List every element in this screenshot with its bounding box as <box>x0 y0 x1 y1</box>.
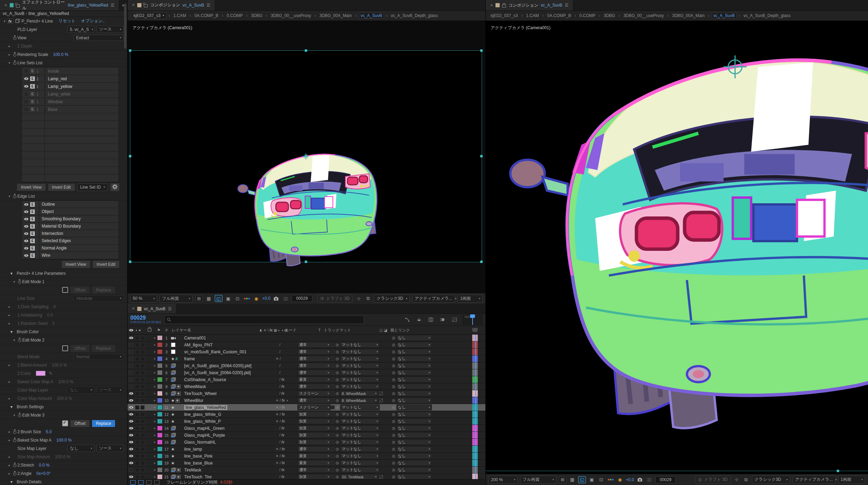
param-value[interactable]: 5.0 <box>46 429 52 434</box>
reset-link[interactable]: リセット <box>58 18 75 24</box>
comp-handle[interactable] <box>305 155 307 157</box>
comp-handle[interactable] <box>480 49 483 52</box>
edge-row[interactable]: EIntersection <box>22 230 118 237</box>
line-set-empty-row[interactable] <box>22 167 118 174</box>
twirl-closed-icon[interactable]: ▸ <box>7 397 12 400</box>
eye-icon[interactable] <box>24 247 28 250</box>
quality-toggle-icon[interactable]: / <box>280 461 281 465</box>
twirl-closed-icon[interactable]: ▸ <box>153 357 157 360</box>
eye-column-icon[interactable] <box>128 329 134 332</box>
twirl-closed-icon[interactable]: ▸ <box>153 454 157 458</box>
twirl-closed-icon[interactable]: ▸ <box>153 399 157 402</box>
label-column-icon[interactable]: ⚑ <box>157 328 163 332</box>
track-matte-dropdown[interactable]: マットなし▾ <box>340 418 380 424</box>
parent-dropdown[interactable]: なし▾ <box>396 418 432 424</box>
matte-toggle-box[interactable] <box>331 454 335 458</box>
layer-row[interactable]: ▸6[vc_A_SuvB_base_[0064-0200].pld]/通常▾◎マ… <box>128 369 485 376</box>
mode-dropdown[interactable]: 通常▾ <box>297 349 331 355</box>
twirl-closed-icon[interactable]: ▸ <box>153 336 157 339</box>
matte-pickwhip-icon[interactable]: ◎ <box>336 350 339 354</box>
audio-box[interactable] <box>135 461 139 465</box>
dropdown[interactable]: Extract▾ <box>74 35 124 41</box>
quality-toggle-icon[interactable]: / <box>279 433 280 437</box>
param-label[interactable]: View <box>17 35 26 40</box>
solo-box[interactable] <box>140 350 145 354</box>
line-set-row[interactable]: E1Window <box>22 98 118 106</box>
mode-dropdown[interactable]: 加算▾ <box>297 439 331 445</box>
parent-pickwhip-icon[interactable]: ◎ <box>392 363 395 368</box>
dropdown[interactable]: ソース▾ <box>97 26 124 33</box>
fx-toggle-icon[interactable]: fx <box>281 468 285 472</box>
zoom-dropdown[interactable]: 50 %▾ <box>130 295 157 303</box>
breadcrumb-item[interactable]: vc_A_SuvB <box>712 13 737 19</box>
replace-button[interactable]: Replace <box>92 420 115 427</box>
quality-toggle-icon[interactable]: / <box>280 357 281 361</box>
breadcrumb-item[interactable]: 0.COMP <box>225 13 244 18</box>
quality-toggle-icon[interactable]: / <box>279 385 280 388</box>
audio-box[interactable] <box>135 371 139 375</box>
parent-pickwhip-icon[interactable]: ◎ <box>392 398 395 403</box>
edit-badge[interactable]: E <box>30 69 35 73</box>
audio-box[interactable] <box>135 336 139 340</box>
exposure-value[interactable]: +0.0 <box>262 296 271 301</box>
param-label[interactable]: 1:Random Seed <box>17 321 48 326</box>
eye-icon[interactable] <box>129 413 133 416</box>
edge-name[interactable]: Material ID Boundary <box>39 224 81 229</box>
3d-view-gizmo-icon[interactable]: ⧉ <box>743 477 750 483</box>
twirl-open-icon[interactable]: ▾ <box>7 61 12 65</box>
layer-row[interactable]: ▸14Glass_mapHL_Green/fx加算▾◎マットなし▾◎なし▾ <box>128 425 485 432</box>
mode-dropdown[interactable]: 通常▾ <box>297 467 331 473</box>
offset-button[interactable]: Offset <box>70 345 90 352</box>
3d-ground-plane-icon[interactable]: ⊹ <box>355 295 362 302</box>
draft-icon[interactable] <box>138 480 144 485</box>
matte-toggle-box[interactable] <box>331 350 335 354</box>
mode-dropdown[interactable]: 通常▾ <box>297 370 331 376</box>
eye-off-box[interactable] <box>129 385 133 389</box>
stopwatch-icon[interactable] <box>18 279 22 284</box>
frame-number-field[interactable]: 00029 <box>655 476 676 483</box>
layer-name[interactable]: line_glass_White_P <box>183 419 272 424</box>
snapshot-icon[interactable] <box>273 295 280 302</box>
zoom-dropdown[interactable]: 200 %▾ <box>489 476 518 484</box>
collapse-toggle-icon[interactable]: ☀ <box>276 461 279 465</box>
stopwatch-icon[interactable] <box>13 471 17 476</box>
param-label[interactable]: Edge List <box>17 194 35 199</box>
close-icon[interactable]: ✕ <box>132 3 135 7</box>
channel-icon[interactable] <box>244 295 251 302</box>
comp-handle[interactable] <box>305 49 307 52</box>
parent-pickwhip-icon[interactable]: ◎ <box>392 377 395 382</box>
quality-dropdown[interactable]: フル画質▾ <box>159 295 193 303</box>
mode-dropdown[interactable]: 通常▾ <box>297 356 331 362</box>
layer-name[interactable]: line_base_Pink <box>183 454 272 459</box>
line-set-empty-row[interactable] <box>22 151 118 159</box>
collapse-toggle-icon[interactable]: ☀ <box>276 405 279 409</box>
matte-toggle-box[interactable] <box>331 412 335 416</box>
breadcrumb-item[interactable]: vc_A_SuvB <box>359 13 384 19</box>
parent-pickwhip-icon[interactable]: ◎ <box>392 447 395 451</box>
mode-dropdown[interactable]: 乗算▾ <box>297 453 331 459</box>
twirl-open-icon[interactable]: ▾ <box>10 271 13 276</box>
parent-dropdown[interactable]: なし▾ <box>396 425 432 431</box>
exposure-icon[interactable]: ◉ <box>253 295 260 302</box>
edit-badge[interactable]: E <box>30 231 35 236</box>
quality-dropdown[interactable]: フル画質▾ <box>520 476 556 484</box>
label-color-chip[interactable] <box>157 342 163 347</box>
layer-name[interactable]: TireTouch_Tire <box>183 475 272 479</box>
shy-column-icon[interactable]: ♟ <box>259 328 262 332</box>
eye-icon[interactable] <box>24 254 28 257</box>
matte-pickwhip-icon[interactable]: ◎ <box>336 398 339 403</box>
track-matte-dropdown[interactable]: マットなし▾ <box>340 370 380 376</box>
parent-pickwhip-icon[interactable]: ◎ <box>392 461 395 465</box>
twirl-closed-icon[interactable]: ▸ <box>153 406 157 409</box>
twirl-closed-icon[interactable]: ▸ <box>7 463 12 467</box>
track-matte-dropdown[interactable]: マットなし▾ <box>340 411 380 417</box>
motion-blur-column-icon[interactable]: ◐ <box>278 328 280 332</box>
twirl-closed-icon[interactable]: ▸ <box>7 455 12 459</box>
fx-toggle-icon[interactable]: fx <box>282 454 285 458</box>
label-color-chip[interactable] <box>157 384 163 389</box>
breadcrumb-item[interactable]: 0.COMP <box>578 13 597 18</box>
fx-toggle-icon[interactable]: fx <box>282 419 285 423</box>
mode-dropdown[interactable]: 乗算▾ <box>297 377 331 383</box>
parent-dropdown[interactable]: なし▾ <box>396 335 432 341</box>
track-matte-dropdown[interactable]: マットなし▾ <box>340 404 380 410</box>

━━━━━━━━━━━━━━━━━━━━━━━━━━━━━━

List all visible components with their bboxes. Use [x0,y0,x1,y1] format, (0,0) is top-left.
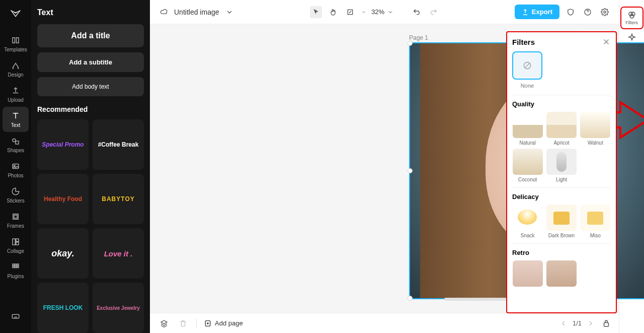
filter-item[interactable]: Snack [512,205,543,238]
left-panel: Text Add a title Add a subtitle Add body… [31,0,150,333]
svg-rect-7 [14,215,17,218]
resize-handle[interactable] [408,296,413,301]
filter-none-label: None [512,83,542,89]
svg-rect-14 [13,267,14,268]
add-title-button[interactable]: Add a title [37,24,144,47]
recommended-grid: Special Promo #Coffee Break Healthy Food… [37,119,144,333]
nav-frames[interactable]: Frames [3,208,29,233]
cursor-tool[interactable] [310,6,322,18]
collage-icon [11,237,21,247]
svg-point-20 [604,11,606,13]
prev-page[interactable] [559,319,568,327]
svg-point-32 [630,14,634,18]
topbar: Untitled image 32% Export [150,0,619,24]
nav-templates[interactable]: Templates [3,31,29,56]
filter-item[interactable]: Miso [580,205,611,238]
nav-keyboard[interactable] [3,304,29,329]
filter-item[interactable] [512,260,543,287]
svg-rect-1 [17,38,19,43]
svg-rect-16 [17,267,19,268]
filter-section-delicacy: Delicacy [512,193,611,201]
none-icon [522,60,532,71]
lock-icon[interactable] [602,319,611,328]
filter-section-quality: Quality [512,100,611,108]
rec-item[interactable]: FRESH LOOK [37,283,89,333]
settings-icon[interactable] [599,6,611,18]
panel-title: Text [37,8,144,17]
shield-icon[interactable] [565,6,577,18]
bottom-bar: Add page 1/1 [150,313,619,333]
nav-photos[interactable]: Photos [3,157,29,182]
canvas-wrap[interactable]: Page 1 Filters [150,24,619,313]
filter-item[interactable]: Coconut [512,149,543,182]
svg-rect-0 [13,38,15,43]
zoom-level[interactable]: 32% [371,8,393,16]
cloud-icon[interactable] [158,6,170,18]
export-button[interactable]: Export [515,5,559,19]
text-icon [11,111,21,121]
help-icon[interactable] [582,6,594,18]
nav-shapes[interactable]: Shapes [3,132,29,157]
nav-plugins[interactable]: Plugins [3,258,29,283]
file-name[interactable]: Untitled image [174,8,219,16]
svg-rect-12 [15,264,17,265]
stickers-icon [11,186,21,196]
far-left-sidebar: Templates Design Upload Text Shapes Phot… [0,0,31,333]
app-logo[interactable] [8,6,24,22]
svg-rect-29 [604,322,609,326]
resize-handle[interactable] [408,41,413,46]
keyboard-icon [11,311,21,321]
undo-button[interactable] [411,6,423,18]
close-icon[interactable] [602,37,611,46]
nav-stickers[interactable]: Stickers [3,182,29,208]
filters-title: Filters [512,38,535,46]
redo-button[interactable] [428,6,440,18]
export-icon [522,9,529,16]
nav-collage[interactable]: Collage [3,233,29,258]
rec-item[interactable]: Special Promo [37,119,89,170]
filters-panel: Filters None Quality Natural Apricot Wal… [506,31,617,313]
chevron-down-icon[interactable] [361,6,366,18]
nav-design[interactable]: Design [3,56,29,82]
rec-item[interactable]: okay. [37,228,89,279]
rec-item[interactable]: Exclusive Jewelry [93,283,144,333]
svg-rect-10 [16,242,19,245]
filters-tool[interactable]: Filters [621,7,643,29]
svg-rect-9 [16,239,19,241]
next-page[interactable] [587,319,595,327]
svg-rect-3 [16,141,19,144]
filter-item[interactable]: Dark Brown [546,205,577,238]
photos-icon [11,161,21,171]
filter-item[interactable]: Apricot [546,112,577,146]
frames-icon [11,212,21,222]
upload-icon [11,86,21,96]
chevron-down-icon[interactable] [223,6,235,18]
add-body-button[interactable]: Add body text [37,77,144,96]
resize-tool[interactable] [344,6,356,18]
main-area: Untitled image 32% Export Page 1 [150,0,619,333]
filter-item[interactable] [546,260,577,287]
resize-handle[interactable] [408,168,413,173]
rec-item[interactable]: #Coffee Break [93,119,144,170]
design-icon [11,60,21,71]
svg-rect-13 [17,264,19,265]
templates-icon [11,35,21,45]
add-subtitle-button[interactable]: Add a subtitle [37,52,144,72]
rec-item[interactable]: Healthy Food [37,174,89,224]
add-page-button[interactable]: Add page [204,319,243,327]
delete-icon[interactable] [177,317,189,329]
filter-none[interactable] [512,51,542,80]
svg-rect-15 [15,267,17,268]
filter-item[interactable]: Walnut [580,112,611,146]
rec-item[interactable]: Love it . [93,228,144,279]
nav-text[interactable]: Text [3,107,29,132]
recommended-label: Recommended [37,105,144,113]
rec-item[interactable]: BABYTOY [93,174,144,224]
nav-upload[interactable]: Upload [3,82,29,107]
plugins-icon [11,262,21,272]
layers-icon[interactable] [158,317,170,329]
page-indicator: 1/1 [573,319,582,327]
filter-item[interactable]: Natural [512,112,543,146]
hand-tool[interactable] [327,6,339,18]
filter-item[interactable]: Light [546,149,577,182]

━━━━━━━━━━━━━━━━━━━━━━━━━━━━━━

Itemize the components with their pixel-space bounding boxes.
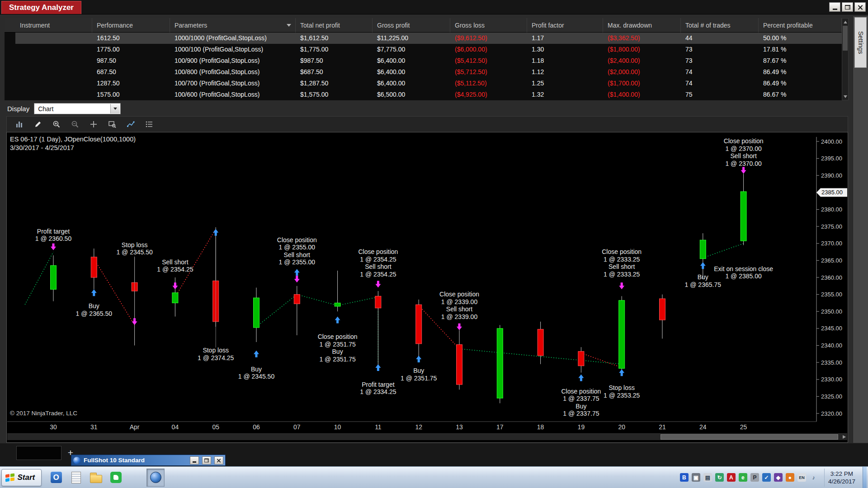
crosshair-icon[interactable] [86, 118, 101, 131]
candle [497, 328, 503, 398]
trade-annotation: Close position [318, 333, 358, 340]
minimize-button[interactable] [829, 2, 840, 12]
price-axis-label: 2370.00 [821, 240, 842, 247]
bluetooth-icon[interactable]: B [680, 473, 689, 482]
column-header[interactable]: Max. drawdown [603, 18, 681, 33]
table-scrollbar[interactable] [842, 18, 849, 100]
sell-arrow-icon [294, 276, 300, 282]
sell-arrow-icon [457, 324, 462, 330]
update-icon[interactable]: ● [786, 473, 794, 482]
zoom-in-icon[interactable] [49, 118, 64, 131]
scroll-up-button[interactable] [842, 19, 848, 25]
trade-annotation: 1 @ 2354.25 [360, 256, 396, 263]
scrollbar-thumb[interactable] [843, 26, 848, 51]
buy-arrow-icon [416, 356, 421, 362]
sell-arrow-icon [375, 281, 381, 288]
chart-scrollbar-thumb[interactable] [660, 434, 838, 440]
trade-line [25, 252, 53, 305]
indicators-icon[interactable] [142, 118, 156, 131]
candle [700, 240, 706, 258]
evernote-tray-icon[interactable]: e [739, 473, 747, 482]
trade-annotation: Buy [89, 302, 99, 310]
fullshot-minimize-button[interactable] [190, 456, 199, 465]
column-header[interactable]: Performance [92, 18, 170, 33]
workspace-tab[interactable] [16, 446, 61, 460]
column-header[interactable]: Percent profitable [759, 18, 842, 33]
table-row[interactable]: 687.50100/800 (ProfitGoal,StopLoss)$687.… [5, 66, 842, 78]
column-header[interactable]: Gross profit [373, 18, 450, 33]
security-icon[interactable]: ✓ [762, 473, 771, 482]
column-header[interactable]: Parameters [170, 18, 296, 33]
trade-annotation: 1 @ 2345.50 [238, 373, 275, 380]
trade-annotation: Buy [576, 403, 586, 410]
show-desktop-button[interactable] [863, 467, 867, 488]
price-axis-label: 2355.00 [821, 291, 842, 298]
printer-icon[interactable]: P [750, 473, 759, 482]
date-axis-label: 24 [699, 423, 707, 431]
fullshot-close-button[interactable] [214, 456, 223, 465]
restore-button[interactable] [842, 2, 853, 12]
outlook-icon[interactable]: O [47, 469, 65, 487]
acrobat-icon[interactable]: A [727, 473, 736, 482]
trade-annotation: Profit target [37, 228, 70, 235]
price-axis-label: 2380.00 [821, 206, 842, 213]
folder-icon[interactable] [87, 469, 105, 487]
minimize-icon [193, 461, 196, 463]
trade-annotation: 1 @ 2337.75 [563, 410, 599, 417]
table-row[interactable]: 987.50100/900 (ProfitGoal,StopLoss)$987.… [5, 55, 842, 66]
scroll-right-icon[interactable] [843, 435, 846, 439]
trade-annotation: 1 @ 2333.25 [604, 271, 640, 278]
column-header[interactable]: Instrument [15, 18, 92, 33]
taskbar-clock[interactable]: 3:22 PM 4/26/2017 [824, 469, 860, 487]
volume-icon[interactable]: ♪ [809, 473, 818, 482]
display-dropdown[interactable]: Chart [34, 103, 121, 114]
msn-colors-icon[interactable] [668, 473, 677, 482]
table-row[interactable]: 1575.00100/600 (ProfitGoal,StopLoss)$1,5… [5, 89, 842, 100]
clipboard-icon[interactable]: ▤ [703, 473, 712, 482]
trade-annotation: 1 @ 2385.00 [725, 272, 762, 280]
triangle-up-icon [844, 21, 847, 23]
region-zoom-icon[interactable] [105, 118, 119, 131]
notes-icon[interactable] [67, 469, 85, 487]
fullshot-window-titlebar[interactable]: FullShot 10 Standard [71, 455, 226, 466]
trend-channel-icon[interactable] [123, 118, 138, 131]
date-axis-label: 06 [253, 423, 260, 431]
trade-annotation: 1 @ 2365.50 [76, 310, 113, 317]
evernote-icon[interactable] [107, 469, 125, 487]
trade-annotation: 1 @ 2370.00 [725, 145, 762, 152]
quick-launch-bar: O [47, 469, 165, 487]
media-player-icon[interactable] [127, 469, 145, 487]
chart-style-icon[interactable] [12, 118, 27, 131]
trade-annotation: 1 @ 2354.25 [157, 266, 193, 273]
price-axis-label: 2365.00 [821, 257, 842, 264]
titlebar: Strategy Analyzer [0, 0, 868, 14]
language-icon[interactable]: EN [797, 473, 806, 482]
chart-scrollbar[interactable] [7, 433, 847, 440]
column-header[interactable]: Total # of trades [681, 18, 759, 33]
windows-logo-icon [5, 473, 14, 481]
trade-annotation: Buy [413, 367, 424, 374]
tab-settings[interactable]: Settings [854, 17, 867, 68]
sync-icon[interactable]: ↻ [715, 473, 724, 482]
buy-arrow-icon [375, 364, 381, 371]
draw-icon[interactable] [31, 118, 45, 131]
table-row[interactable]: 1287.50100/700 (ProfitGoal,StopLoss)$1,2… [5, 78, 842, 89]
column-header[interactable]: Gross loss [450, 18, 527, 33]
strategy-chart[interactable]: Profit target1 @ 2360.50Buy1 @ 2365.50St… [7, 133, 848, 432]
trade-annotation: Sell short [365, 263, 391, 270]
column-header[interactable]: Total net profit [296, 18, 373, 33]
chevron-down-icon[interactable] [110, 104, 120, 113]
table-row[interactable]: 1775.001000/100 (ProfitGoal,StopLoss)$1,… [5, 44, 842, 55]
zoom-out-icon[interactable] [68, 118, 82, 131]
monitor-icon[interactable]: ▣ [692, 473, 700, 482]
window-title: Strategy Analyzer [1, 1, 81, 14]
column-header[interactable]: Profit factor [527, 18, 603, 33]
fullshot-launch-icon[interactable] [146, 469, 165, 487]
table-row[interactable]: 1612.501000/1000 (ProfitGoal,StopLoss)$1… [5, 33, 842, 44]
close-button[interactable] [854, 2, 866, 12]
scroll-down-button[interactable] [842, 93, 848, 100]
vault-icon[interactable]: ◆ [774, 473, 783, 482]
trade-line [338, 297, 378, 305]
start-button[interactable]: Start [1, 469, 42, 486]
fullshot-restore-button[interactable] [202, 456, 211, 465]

━━━━━━━━━━━━━━━━━━━━━━━━━━━━━━

Find how many lines of the entries include the word "candle". The number is the entire reply.

2